→ TASK
For this task, output every entry below exactly and omit the pictures.

(Recorded data)
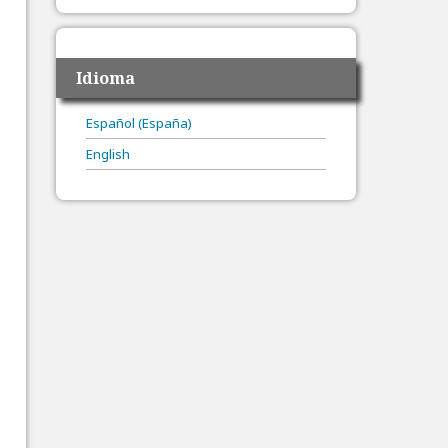
Idioma
Español (España)
English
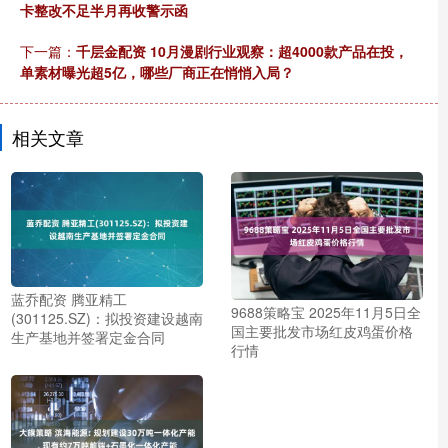
卡整改不足半月再收警示函
下一篇：
千层金配资 10月漫剧行业观察：超4000款产品在投，
单素材曝光超5亿，哪些厂商正在悄悄入局？
相关文章
蓝乔配资 腾亚精工
9688策略宝 2025年11月5日全
(301125.SZ)：拟投资建设越南
国主要批发市场红皮鸡蛋价格
生产基地并签署定金合同
行情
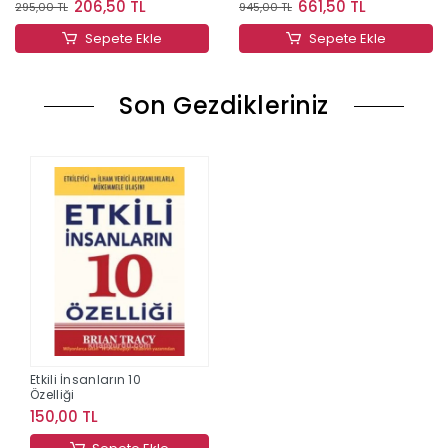
206,50 TL
661,50 TL
295,00 TL
945,00 TL
Sepete Ekle
Sepete Ekle
Son Gezdikleriniz
Etkili İnsanların 10
Özelliği
150,00 TL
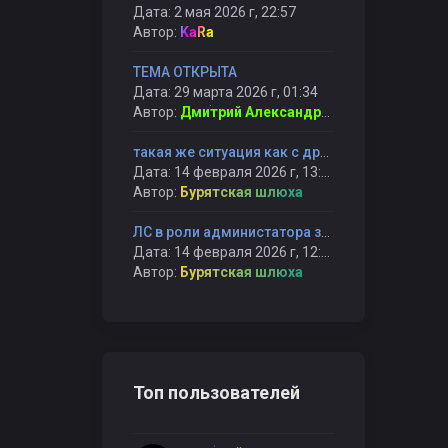
Дата: 2 мая 2026 г, 22:57
Автор:
KaRa
ТЕМА ОТКРЫТА
Дата: 29 марта 2026 г, 01:34
Автор:
Дмитрий Александрович
такая же ситуация как с другим админом, сидят не справляются и банят снова
Дата: 14 февраля 2026 г, 13:05
Автор:
Бурятская шлюха
ЛС в роли администатора забанил меня на всегда, не сказав причину и не вызвав на првоерку BubbleGUM
Дата: 14 февраля 2026 г, 12:04
Автор:
Бурятская шлюха
Топ пользователей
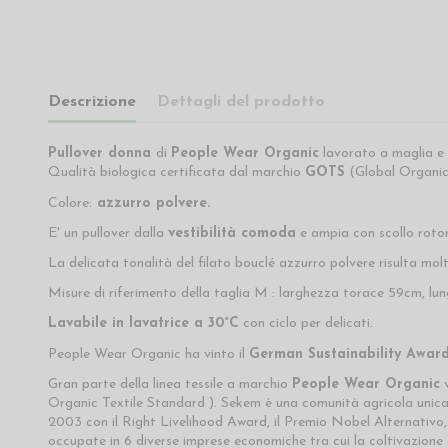
Descrizione
Dettagli del prodotto
Pullover donna
di
People Wear Organic
lavorato a maglia e 
Qualità biologica certificata dal marchio
GOTS
(Global Organic 
Colore:
azzurro polvere.
E' un pullover dalla
vestibilità comoda
e ampia con scollo roton
La delicata tonalità del filato bouclé azzurro polvere risulta molt
Misure di riferimento della taglia M : larghezza torace 59cm, l
Lavabile in lavatrice a 30°C
con ciclo per delicati.
People Wear Organic ha vinto il
German Sustainability Awar
Gran parte della linea tessile a marchio
People Wear Organic
v
Organic Textile Standard ). Sekem è una comunità agricola unica a
2003 con il Right Livelihood Award, il Premio Nobel Alternativo
occupate in 6 diverse imprese economiche tra cui la coltivazione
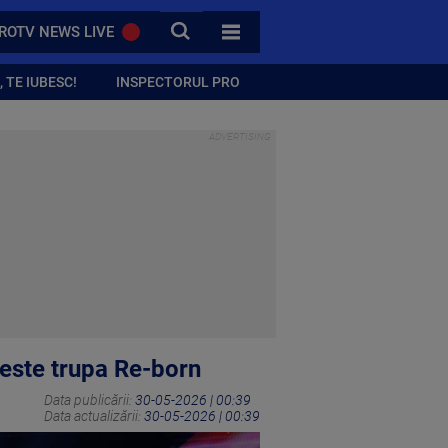
CAUTA
ROTV NEWS LIVE
TOATE CATEGORIILE
 TE IUBESC!
INSPECTORUL PRO
 este trupa Re-born
Data publicării:
30-05-2026 | 00:39
Data actualizării:
30-05-2026 | 00:39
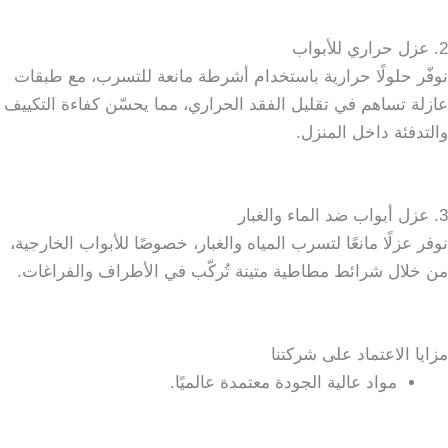
2. عزل حراري للأبواب
نوفّر حلولًا حرارية باستخدام أشرطة مانعة للتسرب، مع طبقات
عازلة تساهم في تقليل الفقد الحراري، مما يحسّن كفاءة التكييف
والتدفئة داخل المنزل.
3. عزل أبواب ضد الماء والغبار
نوفر عزلًا مانعًا لتسرب المياه والغبار، خصوصًا للأبواب الخارجية،
من خلال شرائط مطاطية متينة تُركّب في الأطراف والفراغات.
مزايا الاعتماد على شركتنا
مواد عالية الجودة معتمدة عالميًا.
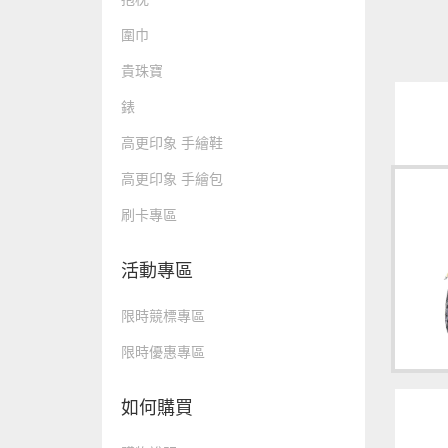
圍巾
貴珠寶
錶
高更印象 手繪鞋
高更印象 手繪包
刷卡專區
活動專區
限時競標專區
限時優惠專區
如何購買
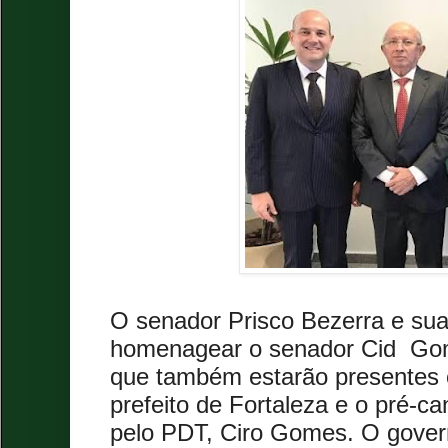
O senador Prisco Bezerra e sua
homenagear o senador Cid Go
que também estarão presentes 
prefeito de Fortaleza e o pré-ca
pelo PDT, Ciro Gomes. O gover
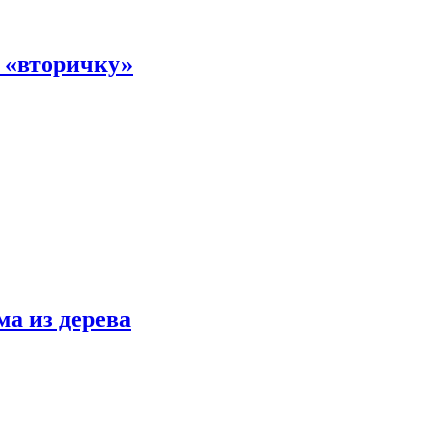
а «вторичку»
ма из дерева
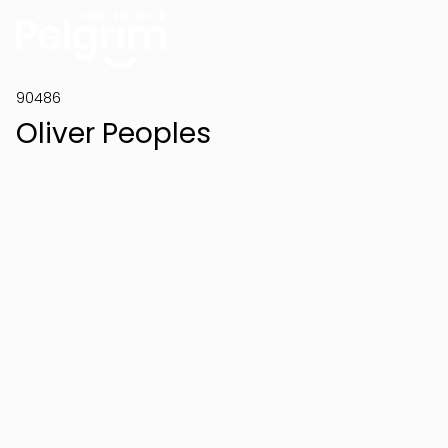
90486
Oliver Peoples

→ RESULT OF THIS TASK
Idioma
Español (España)
English
卡整改不足半月再收警示函
下一篇：
千层金配资 10月漫剧行业观察：超4000款产品在投，
单素材曝光超5亿，哪些厂商正在悄悄入局？
相关文章
蓝乔配资 腾亚精工
9688策略宝 2025年11月5日全
(301125.SZ)：拟投资建设越南
国主要批发市场红皮鸡蛋价格
生产基地并签署定金合同
行情
206,50 TL
661,50 TL
295,00 TL
945,00 TL
Sepete Ekle
Sepete Ekle
Son Gezdikleriniz
Etkili İnsanların 10
Özelliği
150,00 TL
Дата: 2 мая 2026 г, 22:57
Автор:
KaRa
ТЕМА ОТКРЫТА
Дата: 29 марта 2026 г, 01:34
Автор:
Дмитрий Александрович
такая же ситуация как с другим админом, сидят не справляются и банят снова
Дата: 14 февраля 2026 г, 13:05
Автор:
Бурятская шлюха
ЛС в роли администатора забанил меня на всегда, не сказав причину и не вызвав на првоерку BubbleGUM
Дата: 14 февраля 2026 г, 12:04
Автор:
Бурятская шлюха
Топ пользователей
Descrizione
Dettagli del prodotto
Pullover donna
di
People Wear Organic
lavorato a maglia e 
Qualità biologica certificata dal marchio
GOTS
(Global Organic 
Colore:
azzurro polvere.
E' un pullover dalla
vestibilità comoda
e ampia con scollo roton
La delicata tonalità del filato bouclé azzurro polvere risulta molt
Misure di riferimento della taglia M : larghezza torace 59cm, l
Lavabile in lavatrice a 30°C
con ciclo per delicati.
People Wear Organic ha vinto il
German Sustainability Awar
Gran parte della linea tessile a marchio
People Wear Organic
v
Organic Textile Standard ). Sekem è una comunità agricola unica a
2003 con il Right Livelihood Award, il Premio Nobel Alternativo
occupate in 6 diverse imprese economiche tra cui la coltivazione
CAUTA
ROTV NEWS LIVE
TOATE CATEGORIILE
 TE IUBESC!
INSPECTORUL PRO
 este trupa Re-born
Data publicării:
30-05-2026 | 00:39
Data actualizării:
30-05-2026 | 00:39
2. عزل حراري للأبواب
نوفّر حلولًا حرارية باستخدام أشرطة مانعة للتسرب، مع طبقات
عازلة تساهم في تقليل الفقد الحراري، مما يحسّن كفاءة التكييف
والتدفئة داخل المنزل.
3. عزل أبواب ضد الماء والغبار
نوفر عزلًا مانعًا لتسرب المياه والغبار، خصوصًا للأبواب الخارجية،
من خلال شرائط مطاطية متينة تُركّب في الأطراف والفراغات.
مزايا الاعتماد على شركتنا
مواد عالية الجودة معتمدة عالميًا.
圍巾
貴珠寶
錶
高更印象 手繪鞋
高更印象 手繪包
刷卡專區
活動專區
限時競標專區
限時優惠專區
如何購買
O senador Prisco Bezerra e sua
homenagear o senador Cid Go
que também estarão presentes 
prefeito de Fortaleza e o pré-ca
pelo PDT, Ciro Gomes. O gover
а «вторичку»
ма из дерева
90486
Oliver Peoples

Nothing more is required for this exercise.